*** Opening of Provided records ***

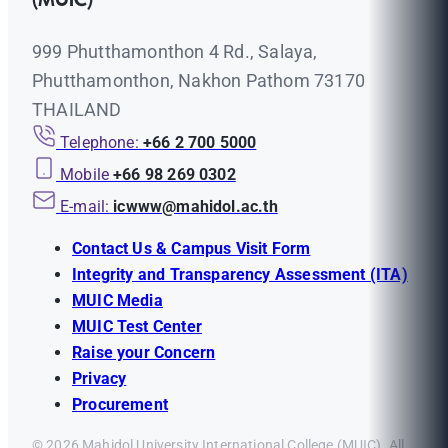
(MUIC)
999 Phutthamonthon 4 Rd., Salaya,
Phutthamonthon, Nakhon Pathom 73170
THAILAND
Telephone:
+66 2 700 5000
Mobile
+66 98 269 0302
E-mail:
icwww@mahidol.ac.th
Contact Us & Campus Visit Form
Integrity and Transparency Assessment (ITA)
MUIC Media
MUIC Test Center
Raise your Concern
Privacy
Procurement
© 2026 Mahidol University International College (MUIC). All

*** Close of Provided records ***
*** Opening of Provided records ***

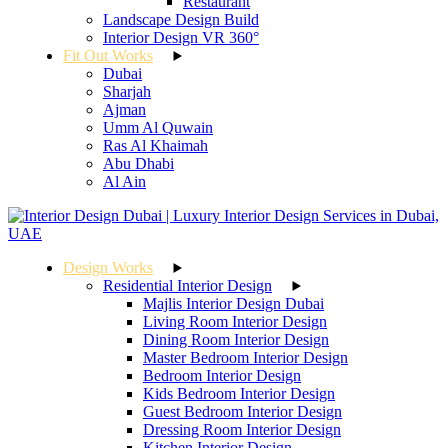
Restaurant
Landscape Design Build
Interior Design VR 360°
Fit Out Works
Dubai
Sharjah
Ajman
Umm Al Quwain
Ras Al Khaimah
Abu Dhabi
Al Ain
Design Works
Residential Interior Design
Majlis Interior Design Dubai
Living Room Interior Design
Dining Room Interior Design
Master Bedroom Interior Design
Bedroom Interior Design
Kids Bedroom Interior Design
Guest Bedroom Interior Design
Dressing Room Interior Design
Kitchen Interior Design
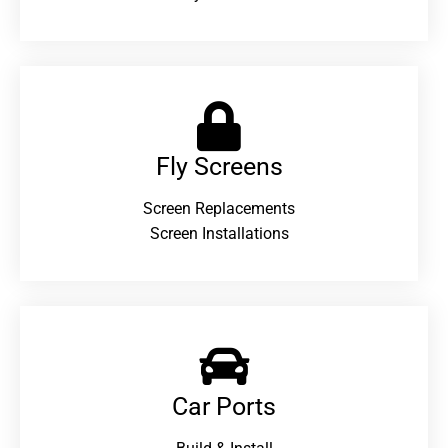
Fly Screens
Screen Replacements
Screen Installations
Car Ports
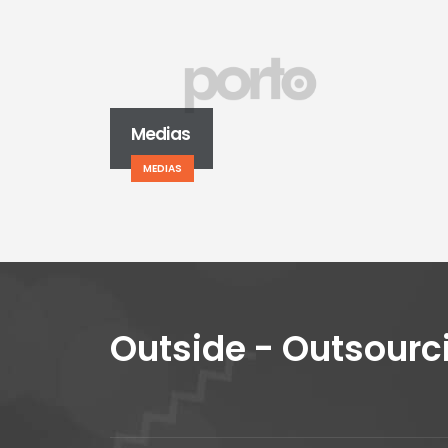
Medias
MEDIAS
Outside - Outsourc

*** Close of Provided records ***
*** Opening of Provided records ***

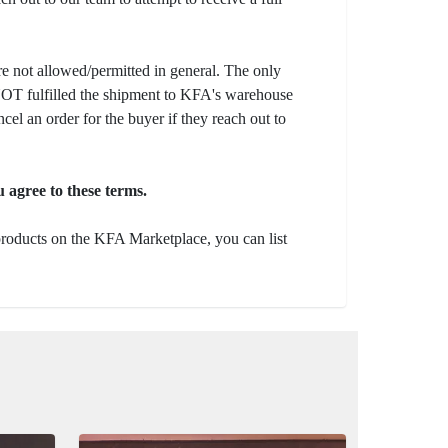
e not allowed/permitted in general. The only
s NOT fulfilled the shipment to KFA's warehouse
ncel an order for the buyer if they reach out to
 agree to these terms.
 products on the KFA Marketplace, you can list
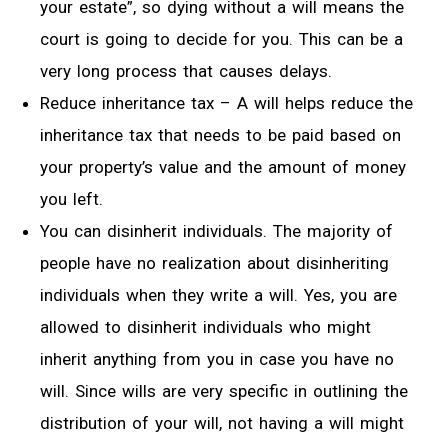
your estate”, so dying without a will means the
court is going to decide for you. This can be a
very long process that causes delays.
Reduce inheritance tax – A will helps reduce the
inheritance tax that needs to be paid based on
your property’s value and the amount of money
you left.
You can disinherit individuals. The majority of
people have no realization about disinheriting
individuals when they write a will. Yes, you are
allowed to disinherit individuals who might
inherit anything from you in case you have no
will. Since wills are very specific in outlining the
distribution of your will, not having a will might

*** Close of Provided records ***

• What you will do
Of the lines in the listing above, count those containing the word "Bedroom", and state the count alone.

• Task solution
4